Your instructions →
Your task is to extract every entry that follows word for word while excluding the pictures.
----- Data records -----
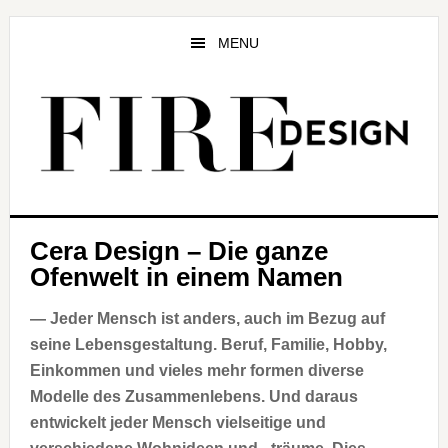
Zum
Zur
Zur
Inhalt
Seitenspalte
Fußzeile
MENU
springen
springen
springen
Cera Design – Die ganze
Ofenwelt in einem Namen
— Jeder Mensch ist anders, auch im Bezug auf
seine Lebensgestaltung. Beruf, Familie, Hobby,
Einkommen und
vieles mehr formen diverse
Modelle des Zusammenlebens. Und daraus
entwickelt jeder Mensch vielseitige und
-----
Reply to the exercise →
Zum
Zur
Zur
Inhalt
Seitenspalte
Fußzeile
MENU
springen
springen
springen
Cera Design – Die ganze
Ofenwelt in einem Namen
— Jeder Mensch ist anders, auch im Bezug auf
seine Lebensgestaltung. Beruf, Familie, Hobby,
Einkommen und
vieles mehr formen diverse
Modelle des Zusammenlebens. Und daraus
entwickelt jeder Mensch vielseitige und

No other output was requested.